→ **What is required**
Lines from the one containing "presta la Comuna" through the last line of the records below are to be repeated exactly.

__________________________________________________

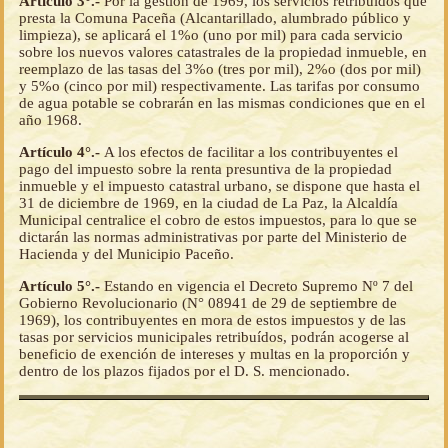
Artículo 3°.-
Por la gestión de 1969, los servicios retribuídos que
presta la Comuna Paceña (Alcantarillado, alumbrado público y
limpieza), se aplicará el 1%o (uno por mil) para cada servicio
sobre los nuevos valores catastrales de la propiedad inmueble, en
reemplazo de las tasas del 3%o (tres por mil), 2%o (dos por mil)
y 5%o (cinco por mil) respectivamente. Las tarifas por consumo
de agua potable se cobrarán en las mismas condiciones que en el
año 1968.
Artículo 4°.-
A los efectos de facilitar a los contribuyentes el
pago del impuesto sobre la renta presuntiva de la propiedad
inmueble y el impuesto catastral urbano, se dispone que hasta el
31 de diciembre de 1969, en la ciudad de La Paz, la Alcaldía
Municipal centralice el cobro de estos impuestos, para lo que se
dictarán las normas administrativas por parte del Ministerio de
Hacienda y del Municipio Paceño.
Artículo 5°.-
Estando en vigencia el Decreto Supremo Nº 7 del
Gobierno Revolucionario (N° 08941 de 29 de septiembre de
1969), los contribuyentes en mora de estos impuestos y de las
tasas por servicios municipales retribuídos, podrán acogerse al
beneficio de exención de intereses y multas en la proporción y
dentro de los plazos fijados por el D. S. mencionado.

__________________________________________________

→ **Task result**
presta la Comuna Paceña (Alcantarillado, alumbrado público y
limpieza), se aplicará el 1%o (uno por mil) para cada servicio
sobre los nuevos valores catastrales de la propiedad inmueble, en
reemplazo de las tasas del 3%o (tres por mil), 2%o (dos por mil)
y 5%o (cinco por mil) respectivamente. Las tarifas por consumo
de agua potable se cobrarán en las mismas condiciones que en el
año 1968.
Artículo 4°.-
A los efectos de facilitar a los contribuyentes el
pago del impuesto sobre la renta presuntiva de la propiedad
inmueble y el impuesto catastral urbano, se dispone que hasta el
31 de diciembre de 1969, en la ciudad de La Paz, la Alcaldía
Municipal centralice el cobro de estos impuestos, para lo que se
dictarán las normas administrativas por parte del Ministerio de
Hacienda y del Municipio Paceño.
Artículo 5°.-
Estando en vigencia el Decreto Supremo Nº 7 del
Gobierno Revolucionario (N° 08941 de 29 de septiembre de
1969), los contribuyentes en mora de estos impuestos y de las
tasas por servicios municipales retribuídos, podrán acogerse al
beneficio de exención de intereses y multas en la proporción y
dentro de los plazos fijados por el D. S. mencionado.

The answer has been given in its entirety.